Obrigada, sr. Kudo

Eiichi Kudo, o diretor
de “Onze Samurais”

Todos conhecemos Os Sete Samurais e amamos Akira Kurosawa, possivelmente, mais do que muitos outros diretores de cinema dos tempos todos. Mas quantos de nós já ouvimos falar do Onze Samurais de Eiichi Kudo, e de Kudo ele-mesmo? Seremos poucos. Eu, por exemplo, não o conhecia até ontem. Creio que padeço de ignorar em grande parte o mais belo cinema imaginado ou feito.

A inútil vingança

E é por isso que as mostras de cinema da atualidade me dão tão poucas esperanças. Elas não me levarão até eles. Filmes como Onze Samurais, que constroem imaginação e liberam consciência, não podem ser mais feitos. Reais a ponto de os galhos se emaranharem diante da câmera na hora devida, de o sol penetrar inteiro na clareira de uma floresta que se fecha quando o guerreiro vislumbra sua tarefa. Um filme sobre tempestades.

Sangue sob chuva

Acho que padecemos de ver. Esquecemos de sentir. Nossos filmes atuais são até capazes, e muito, de perceber que temos problemas. Eles identificam dores. Mas, além de identificar, o que o cinema deve fazer? Penetrar, não é? Ser cinema.

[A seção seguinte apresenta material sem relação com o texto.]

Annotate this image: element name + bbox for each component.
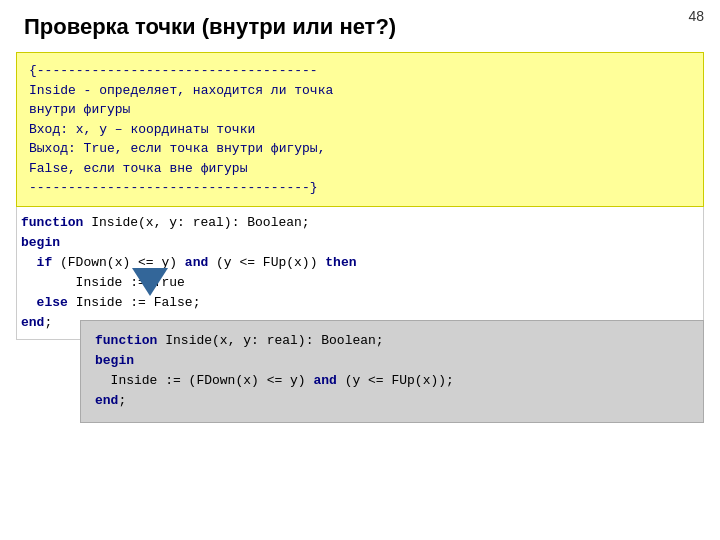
comment-line-4: Вход: x, y – координаты точки [29, 120, 691, 140]
simplified-code-box: function Inside(x, y: real): Boolean; be… [80, 320, 704, 423]
code-line-5: else Inside := False; [21, 293, 699, 313]
code-line-2: begin [21, 233, 699, 253]
simplified-line-4: end; [95, 391, 689, 411]
comment-box: {------------------------------------ In… [16, 52, 704, 207]
comment-line-7: ------------------------------------} [29, 178, 691, 198]
comment-line-2: Inside - определяет, находится ли точка [29, 81, 691, 101]
simplified-line-2: begin [95, 351, 689, 371]
code-line-1: function Inside(x, y: real): Boolean; [21, 213, 699, 233]
comment-line-1: {------------------------------------ [29, 61, 691, 81]
code-line-3: if (FDown(x) <= y) and (y <= FUp(x)) the… [21, 253, 699, 273]
page-number: 48 [688, 8, 704, 24]
main-content: {------------------------------------ In… [16, 52, 704, 524]
arrow-icon [132, 268, 168, 296]
simplified-line-3: Inside := (FDown(x) <= y) and (y <= FUp(… [95, 371, 689, 391]
page-title: Проверка точки (внутри или нет?) [24, 14, 396, 40]
code-line-4: Inside := True [21, 273, 699, 293]
comment-line-5: Выход: True, если точка внутри фигуры, [29, 139, 691, 159]
simplified-line-1: function Inside(x, y: real): Boolean; [95, 331, 689, 351]
comment-line-6: False, если точка вне фигуры [29, 159, 691, 179]
comment-line-3: внутри фигуры [29, 100, 691, 120]
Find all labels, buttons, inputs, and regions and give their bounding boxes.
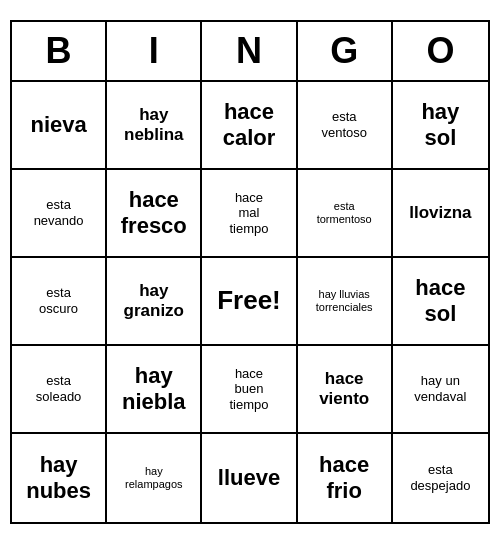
cell-text: hay granizo [124,281,184,322]
cell-text: Free! [217,285,281,316]
cell-text: hace frio [319,452,369,505]
bingo-cell: Free! [202,258,297,346]
cell-text: esta oscuro [39,285,78,316]
cell-text: hace mal tiempo [229,190,268,237]
bingo-cell: hay un vendaval [393,346,488,434]
bingo-cell: hay relampagos [107,434,202,522]
header-cell: N [202,22,297,80]
bingo-card: BINGO nievahay neblinahace caloresta ven… [10,20,490,524]
cell-text: hace viento [319,369,369,410]
bingo-cell: esta soleado [12,346,107,434]
cell-text: llueve [218,465,280,491]
bingo-cell: hay neblina [107,82,202,170]
header-cell: B [12,22,107,80]
cell-text: nieva [30,112,86,138]
cell-text: hay sol [421,99,459,152]
bingo-cell: hay niebla [107,346,202,434]
cell-text: hace sol [415,275,465,328]
bingo-grid: nievahay neblinahace caloresta ventosoha… [12,82,488,522]
bingo-cell: llovizna [393,170,488,258]
bingo-cell: hay nubes [12,434,107,522]
bingo-cell: hace sol [393,258,488,346]
cell-text: hay nubes [26,452,91,505]
cell-text: hay relampagos [125,465,182,491]
cell-text: esta nevando [34,197,84,228]
cell-text: hace calor [223,99,276,152]
cell-text: esta tormentoso [317,200,372,226]
bingo-header: BINGO [12,22,488,82]
bingo-cell: esta ventoso [298,82,393,170]
cell-text: esta despejado [410,462,470,493]
bingo-cell: hace mal tiempo [202,170,297,258]
cell-text: hay neblina [124,105,184,146]
cell-text: hace fresco [121,187,187,240]
cell-text: hay niebla [122,363,186,416]
bingo-cell: hace frio [298,434,393,522]
bingo-cell: esta despejado [393,434,488,522]
header-cell: O [393,22,488,80]
cell-text: esta ventoso [321,109,367,140]
header-cell: I [107,22,202,80]
bingo-cell: hay sol [393,82,488,170]
cell-text: hace buen tiempo [229,366,268,413]
bingo-cell: hace viento [298,346,393,434]
bingo-cell: hay granizo [107,258,202,346]
cell-text: hay lluvias torrenciales [316,288,373,314]
cell-text: esta soleado [36,373,82,404]
header-cell: G [298,22,393,80]
bingo-cell: esta tormentoso [298,170,393,258]
bingo-cell: hay lluvias torrenciales [298,258,393,346]
bingo-cell: hace buen tiempo [202,346,297,434]
bingo-cell: esta nevando [12,170,107,258]
bingo-cell: hace fresco [107,170,202,258]
bingo-cell: esta oscuro [12,258,107,346]
bingo-cell: llueve [202,434,297,522]
bingo-cell: hace calor [202,82,297,170]
cell-text: llovizna [409,203,471,223]
cell-text: hay un vendaval [414,373,466,404]
bingo-cell: nieva [12,82,107,170]
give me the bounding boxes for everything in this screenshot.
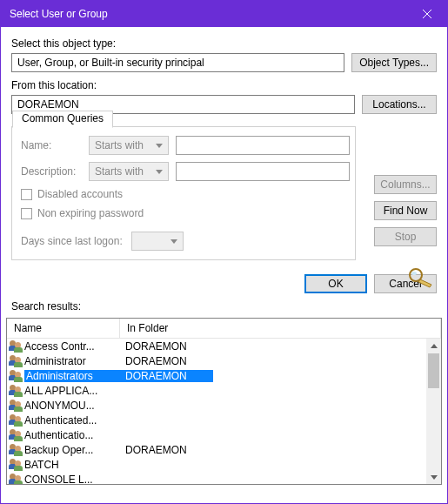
stop-button[interactable]: Stop: [374, 227, 437, 246]
result-folder: DORAEMON: [122, 340, 187, 353]
tab-common-queries[interactable]: Common Queries: [12, 111, 113, 128]
non-expiring-checkbox[interactable]: [21, 208, 32, 219]
result-name: Access Contr...: [24, 340, 122, 353]
name-mode-value: Starts with: [95, 139, 144, 151]
list-item[interactable]: CONSOLE L...: [7, 472, 441, 485]
description-mode-value: Starts with: [95, 165, 144, 178]
search-results-label: Search results:: [1, 299, 447, 318]
group-icon: [9, 474, 23, 486]
group-icon: [9, 385, 23, 397]
group-icon: [9, 444, 23, 456]
group-icon: [9, 355, 23, 367]
result-name: Authenticatio...: [24, 429, 122, 441]
disabled-accounts-checkbox[interactable]: [21, 189, 32, 200]
columns-button[interactable]: Columns...: [374, 175, 437, 194]
group-icon: [9, 459, 23, 471]
list-item[interactable]: Authenticatio...: [7, 427, 441, 442]
search-icon: [407, 267, 435, 291]
list-item[interactable]: Access Contr...DORAEMON: [7, 339, 441, 353]
description-label: Description:: [21, 165, 82, 178]
result-folder: DORAEMON: [122, 370, 213, 382]
group-icon: [9, 370, 23, 382]
chevron-down-icon: [156, 144, 163, 148]
scroll-up-icon[interactable]: [426, 339, 441, 353]
description-input[interactable]: [176, 162, 350, 181]
days-since-label: Days since last logon:: [21, 235, 123, 247]
results-list: Name In Folder Access Contr...DORAEMONAd…: [6, 318, 442, 485]
column-name[interactable]: Name: [7, 319, 120, 338]
result-name: Authenticated...: [24, 414, 122, 427]
scroll-thumb[interactable]: [428, 353, 439, 388]
name-mode-select[interactable]: Starts with: [89, 136, 169, 155]
list-item[interactable]: ALL APPLICA...: [7, 383, 441, 398]
name-input[interactable]: [176, 136, 350, 155]
list-item[interactable]: BATCH: [7, 457, 441, 472]
group-icon: [9, 400, 23, 412]
group-icon: [9, 340, 23, 353]
result-folder: DORAEMON: [122, 444, 187, 456]
list-item[interactable]: ANONYMOU...: [7, 398, 441, 413]
chevron-down-icon: [156, 170, 163, 174]
name-label: Name:: [21, 139, 82, 151]
list-header: Name In Folder: [7, 319, 441, 339]
result-name: Backup Oper...: [24, 444, 122, 456]
result-name: ALL APPLICA...: [24, 385, 122, 397]
ok-button[interactable]: OK: [304, 274, 367, 293]
group-icon: [9, 429, 23, 441]
list-item[interactable]: Backup Oper...DORAEMON: [7, 442, 441, 457]
svg-point-3: [411, 272, 417, 275]
object-type-label: Select this object type:: [11, 37, 437, 50]
from-location-label: From this location:: [11, 79, 437, 91]
result-name: BATCH: [24, 459, 122, 471]
titlebar: Select User or Group: [1, 1, 447, 27]
close-button[interactable]: [407, 1, 447, 27]
disabled-accounts-label: Disabled accounts: [37, 188, 123, 200]
list-item[interactable]: AdministratorDORAEMON: [7, 353, 441, 368]
description-mode-select[interactable]: Starts with: [89, 162, 169, 181]
scroll-down-icon[interactable]: [426, 470, 441, 485]
chevron-down-icon: [171, 239, 177, 244]
object-types-button[interactable]: Object Types...: [351, 53, 437, 72]
result-name: ANONYMOU...: [24, 400, 122, 412]
common-queries-panel: Common Queries Name: Starts with Descrip…: [11, 126, 356, 260]
locations-button[interactable]: Locations...: [362, 95, 437, 114]
window-title: Select User or Group: [10, 8, 407, 20]
find-now-button[interactable]: Find Now: [374, 201, 437, 220]
list-item[interactable]: AdministratorsDORAEMON: [7, 368, 441, 383]
list-item[interactable]: Authenticated...: [7, 413, 441, 427]
group-icon: [9, 414, 23, 427]
result-name: Administrator: [24, 355, 122, 367]
days-since-select[interactable]: [131, 232, 184, 251]
non-expiring-label: Non expiring password: [37, 207, 144, 219]
object-type-field: User, Group, or Built-in security princi…: [11, 53, 344, 72]
scrollbar[interactable]: [426, 339, 441, 485]
column-in-folder[interactable]: In Folder: [120, 319, 441, 338]
close-icon: [423, 10, 431, 18]
result-name: Administrators: [24, 370, 122, 382]
result-folder: DORAEMON: [122, 355, 187, 367]
result-name: CONSOLE L...: [24, 474, 122, 486]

Ser a intensidade, a linguagem, o som, o movimento, a hora do sonho e do desvelo. Mas estamos muito ocupados identificando coisas para que penetremos nelas.

A face do amor

Onze Samurais foi feito em 1967 e é assim. Uma penetração (gosto da palavra) no profundo cinema desde os minutos iniciais, quando uma coreografia de cavaleiros, seus chapéus, quimonos, armas, sai atrás de um animal inocente, para satisfazer um senhor insensível. Um cinema desses nem precisaria ter som, mas tem, pós-colocado em descompasso, sonoplastizado, a indicar que estamos diante de um filme, de um pensamento visual que constrói o drama a partir da coreografia, da beleza fragmentada em inúmeros pedaços.

Nos pedaços da paisagem

Eiichi Kudo (1929-2000) não viveu tanto, 71 anos, para a quantidade de filmes que fez, 30 deles entre os anos 1956 e 1998. Nos anos 1970, sobreviveu da televisão e de suas sagas. Por “Onze Samurais”, que fecha uma trilogia, entendemos suas razões. Seu filme contém a vibração cinematográfica de toda a história. Tem Kurosawa ali percorrido, do mesmo modo que Godard, guerra, amor, paz, Shakespeare, Tolstoi.

E, ainda assim, eis um filme inocente, sobre arrogância e descoberta, solidariedade e vingança, sobre o ardor desperdiçado que é viver.

Não se pode existir o tempo todo para fazer filmes assim.

Senhor Kudo, obrigada pelo que nos deu.